Re: RE : Add flag to UTF8normalize and pals to allow accent stripping



On Mon, Feb 25, 2002 at 03:24:56PM +0100, John Hughes wrote:
> > Where did you find the ucisnonspacing(), has that recently been added
> to the
> > ucdata lib? I can't find it anywhere.
> 
> ldap/libraries/liblunicode/ucdata/ucdata.h

Ah of course, it's a macro. I grepped in the wrong place.

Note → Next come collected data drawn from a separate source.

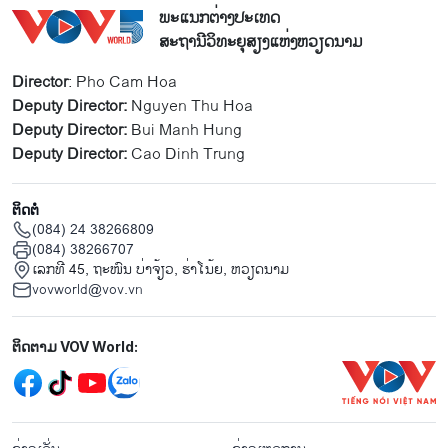
ພະແນກຕ່າງປະເທດ
ສະຖານີວິທະຍຸສຽງແຫ່ງຫວຽດນາມ
Director
: Pho Cam Hoa
Deputy Director:
Nguyen Thu Hoa
Deputy Director:
Bui Manh Hung
Deputy Director:
Cao Dinh Trung
ຕິດຕໍ່
(084) 24 38266809
(084) 38266707
ເລກທີ 45, ຖະໜົນ ບ່າ​ຈ້ຽວ, ຮ່າ​ໂນ້ຍ, ຫວຽດນາມ
vovworld@vov.vn
Mạng xã hội
ຕິດຕາມ VOV World:
menu footer tiếng Lào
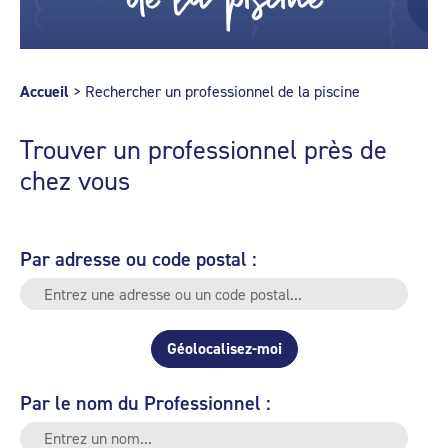
Accueil
>
Rechercher un professionnel de la piscine
Trouver un professionnel près de
chez vous
Par adresse ou code postal :
Géolocalisez-moi
Par le nom du Professionnel :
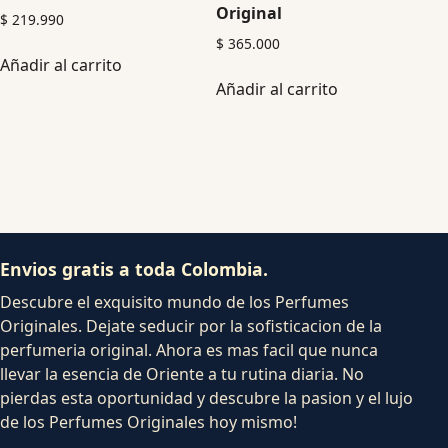
Original
$
219.990
$
365.000
Añadir al carrito
Añadir al carrito
Envios gratis a toda Colombia.
Descubre el exquisito mundo de los Perfumes
Originales. Dejate seducir por la sofisticacion de la
perfumeria original. Ahora es mas facil que nunca
llevar la esencia de Oriente a tu rutina diaria. No
pierdas esta oportunidad y descubre la pasion y el lujo
de los Perfumes Originales hoy mismo!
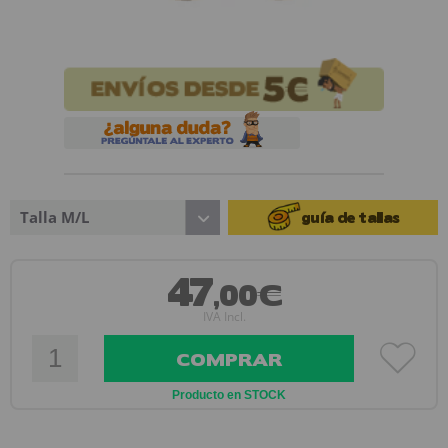
Talla M/L
guía de tallas
47
,00€
IVA Incl.
COMPRAR
Producto en STOCK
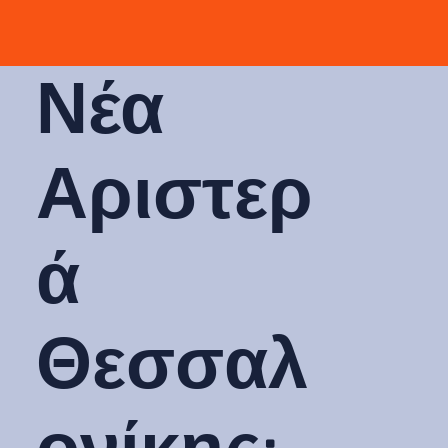
Νέα
Αριστερ
ά
Θεσσαλ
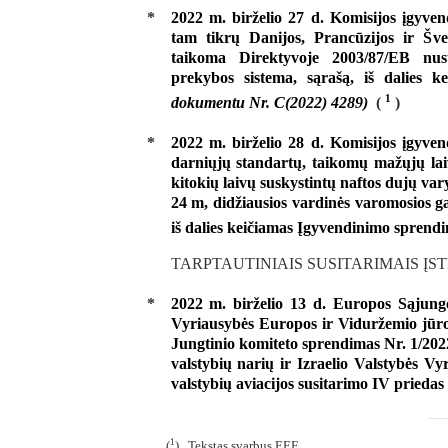
*
2022 m. birželio 27 d. Komisijos įgyve
tam tikrų Danijos, Prancūzijos ir Šved
taikoma Direktyvoje 2003/87/EB nust
prekybos sistema, sąrašą, iš dalies 
1
dokumentu Nr. C(2022) 4289)
(
)
*
2022 m. birželio 28 d. Komisijos įgyve
darniųjų standartų, taikomų mažųjų lai
kitokių laivų suskystintų naftos dujų var
24 m, didžiausios vardinės varomosios g
iš dalies keičiamas Įgyvendinimo sprend
TARPTAUTINIAIS SUSITARIMAIS ĮS
*
2022 m. birželio 13 d. Europos Sąjungos
Vyriausybės Europos ir Viduržemio jūros 
Jungtinio komiteto sprendimas Nr. 1/202
valstybių narių ir Izraelio Valstybės V
valstybių aviacijos susitarimo IV priedas
1
(
) Tekstas svarbus EEE.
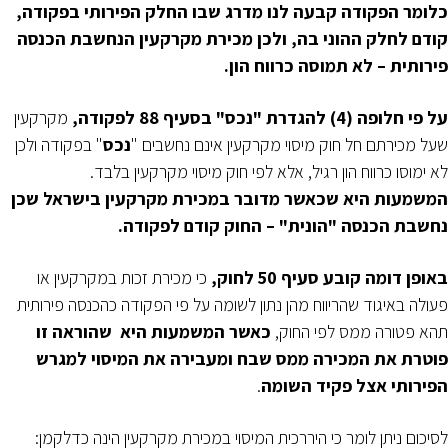
כלומר הפקודה קבעה לנו מדרג שבו החלק הפירותי בפקודה,
קודם לחלק ההוני בה, ולכן מכירת מקרקעין הנחשבת הכנסה
פירותית – לא תמוסה כרווח הון.
על פי חלופה (4) להגדרת "נכס" בסעיף 88 לפקודה,
מקרקעין
שעל מכירתם חל חוק מיסוי מקרקעין אינם נחשבים "
נכס
" בפקודה ולכן
לא ימוסו כרווח הון רגיל, אלא לפי חוק מיסוי מקרקעין בלבד.
המשמעות היא שכאשר מדובר במכירת מקרקעין בישראל שכן
נחשבת הכנסה "הונית" – החוק קודם לפקודה.
באופן דומה קובע סעיף 50 לחוק,
כי מכירת זכות במקרקעין או
פעולה באיגוד שהריווח מהן נתון לשומה על פי הפקודה כהכנסה פירותית
תהא פטורה ממס לפי החוק,
כאשר המשמעות היא שהוראה זו
פוטרת את המכירה ממס שבח ומעבירה את המיסוי למגרש
הפירותי אצל פקיד השומה
.
לסיכום ניתן לומר כי היררכית המיסוי במכירת מקרקעין הינה כדלקמן:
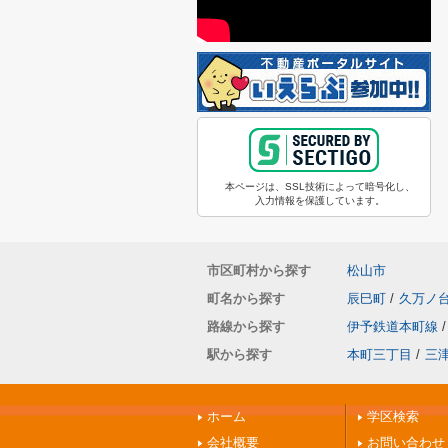
本ページは、SSL技術によって暗号化し、
入力情報を保護しています。
市区町村から探す
松山市
町名から探す
辰巳町
/
久万ノ
路線から探す
伊予鉄道本町線
/
駅から探す
本町三丁目
/
三
ホーム
学区検索
会社概要
お問い合わせ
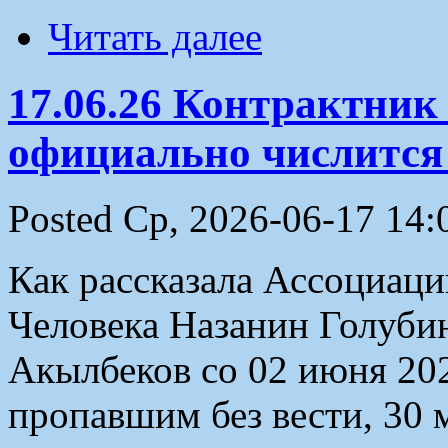
Читать далее
17.06.26 Контрактник
официально числится
Posted Ср, 2026-06-17 14:
Как рассказала Ассоциаци
Человека Назанин Голубин
Акылбеков со 02 июня 202
пропавшим без вести, 30 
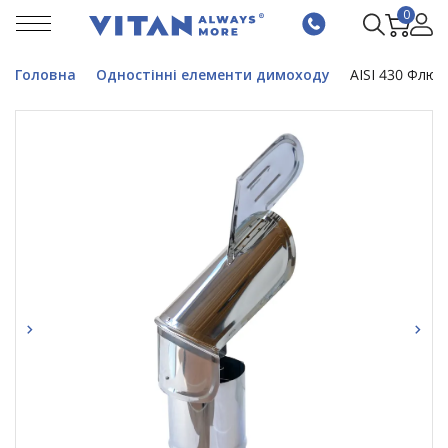
0
Головна
Одностінні елементи димоходу
AISI 430 Флюг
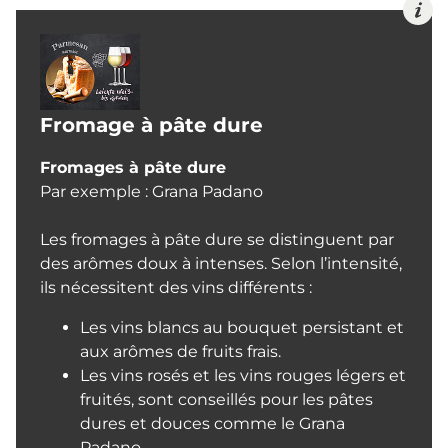
Fromage à pâte dure
Fromages à pâte dure
Par exemple : Grana Padano
Les fromages à pâte dure se distinguent par
des arômes doux à intenses. Selon l’intensité,
ils nécessitent des vins différents :
Les vins blancs au bouquet persistant et
aux arômes de fruits frais.
Les vins rosés et les vins rouges légers et
fruités, sont conseillés pour les pâtes
dures et douces comme le Grana
Padano.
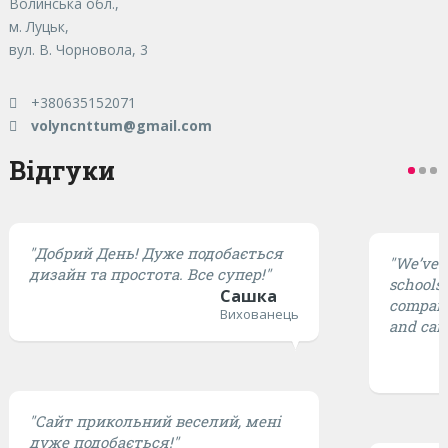
Волинська обл.,
м. Луцьк,
вул. В. Чорновола, 3
+380635152071
volyncnttum@gmail.com
Відгуки
"Добрий День! Дуже подобається
"We’ve t
дизайн та простота. Все супер!"
schools,
Сашка
compared
Вихованець
and cari
"Сайт прикольний веселий, мені
дуже подобається!"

> > Maybe we should only do it with those specific characters that some of
> > you want to treat as equivalent?
> 
> To be realy correct I guess it should be language specific.
> 
> For example in French most people would expect Noël = Noel,
> but Germans might like ö = oe.

To cater for French, we could replace ë, é, è (what others?) with just e
and it wouldn't affect the German umlauts at all. In Norwegian and some
other languages the accent is usually ignored as well. Say a word like
café is sometimes written as cafe. And one can use accents optionally in
some Norwegian words. So, an ugly hack could be to have a table for
mappings that people can modify and enable at compile time. It is ugly
though. To do it correctly we should use language tags and the collation
table for the given language I think.

BTW, we should also do case insensitive comparisons differently. And that
might also depend on language tags/locales.

Stig